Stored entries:
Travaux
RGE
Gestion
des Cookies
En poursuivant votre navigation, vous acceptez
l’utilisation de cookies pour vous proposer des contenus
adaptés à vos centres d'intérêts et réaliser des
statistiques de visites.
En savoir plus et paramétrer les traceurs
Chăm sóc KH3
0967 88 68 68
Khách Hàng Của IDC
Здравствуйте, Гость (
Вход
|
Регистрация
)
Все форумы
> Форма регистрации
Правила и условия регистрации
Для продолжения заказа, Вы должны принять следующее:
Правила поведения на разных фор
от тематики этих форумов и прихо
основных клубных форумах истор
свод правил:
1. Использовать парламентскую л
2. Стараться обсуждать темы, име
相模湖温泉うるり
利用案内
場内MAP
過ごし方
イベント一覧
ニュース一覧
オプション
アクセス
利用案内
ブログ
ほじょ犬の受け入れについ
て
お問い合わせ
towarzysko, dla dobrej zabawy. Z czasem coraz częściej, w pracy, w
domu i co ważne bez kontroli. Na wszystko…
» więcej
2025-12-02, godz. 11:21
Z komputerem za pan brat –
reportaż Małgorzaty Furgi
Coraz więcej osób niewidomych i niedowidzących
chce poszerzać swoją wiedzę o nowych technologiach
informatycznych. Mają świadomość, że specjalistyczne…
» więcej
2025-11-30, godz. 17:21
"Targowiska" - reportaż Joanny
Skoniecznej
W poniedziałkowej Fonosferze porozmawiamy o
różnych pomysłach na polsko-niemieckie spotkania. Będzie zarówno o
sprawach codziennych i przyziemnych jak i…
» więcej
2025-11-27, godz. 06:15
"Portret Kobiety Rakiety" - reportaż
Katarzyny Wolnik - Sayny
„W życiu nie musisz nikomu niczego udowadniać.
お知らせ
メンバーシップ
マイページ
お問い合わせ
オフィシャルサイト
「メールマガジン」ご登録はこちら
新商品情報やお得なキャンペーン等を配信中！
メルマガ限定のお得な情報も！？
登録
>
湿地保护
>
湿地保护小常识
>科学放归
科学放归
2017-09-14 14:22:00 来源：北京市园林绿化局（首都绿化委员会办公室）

> _Exercise requirements_
Repeat each entry exactly as it was given.

> _Your response_
Travaux
RGE
Gestion
des Cookies
En poursuivant votre navigation, vous acceptez
l’utilisation de cookies pour vous proposer des contenus
adaptés à vos centres d'intérêts et réaliser des
statistiques de visites.
En savoir plus et paramétrer les traceurs
Chăm sóc KH3
0967 88 68 68
Khách Hàng Của IDC
Здравствуйте, Гость (
Вход
|
Регистрация
)
Все форумы
> Форма регистрации
Правила и условия регистрации
Для продолжения заказа, Вы должны принять следующее:
Правила поведения на разных фор
от тематики этих форумов и прихо
основных клубных форумах истор
свод правил:
1. Использовать парламентскую л
2. Стараться обсуждать темы, име
相模湖温泉うるり
利用案内
場内MAP
過ごし方
イベント一覧
ニュース一覧
オプション
アクセス
利用案内
ブログ
ほじょ犬の受け入れについ
て
お問い合わせ
towarzysko, dla dobrej zabawy. Z czasem coraz częściej, w pracy, w
domu i co ważne bez kontroli. Na wszystko…
» więcej
2025-12-02, godz. 11:21
Z komputerem za pan brat –
reportaż Małgorzaty Furgi
Coraz więcej osób niewidomych i niedowidzących
chce poszerzać swoją wiedzę o nowych technologiach
informatycznych. Mają świadomość, że specjalistyczne…
» więcej
2025-11-30, godz. 17:21
"Targowiska" - reportaż Joanny
Skoniecznej
W poniedziałkowej Fonosferze porozmawiamy o
różnych pomysłach na polsko-niemieckie spotkania. Będzie zarówno o
sprawach codziennych i przyziemnych jak i…
» więcej
2025-11-27, godz. 06:15
"Portret Kobiety Rakiety" - reportaż
Katarzyny Wolnik - Sayny
„W życiu nie musisz nikomu niczego udowadniać.
お知らせ
メンバーシップ
マイページ
お問い合わせ
オフィシャルサイト
「メールマガジン」ご登録はこちら
新商品情報やお得なキャンペーン等を配信中！
メルマガ限定のお得な情報も！？
登録
>
湿地保护
>
湿地保护小常识
>科学放归
科学放归
2017-09-14 14:22:00 来源：北京市园林绿化局（首都绿化委员会办公室）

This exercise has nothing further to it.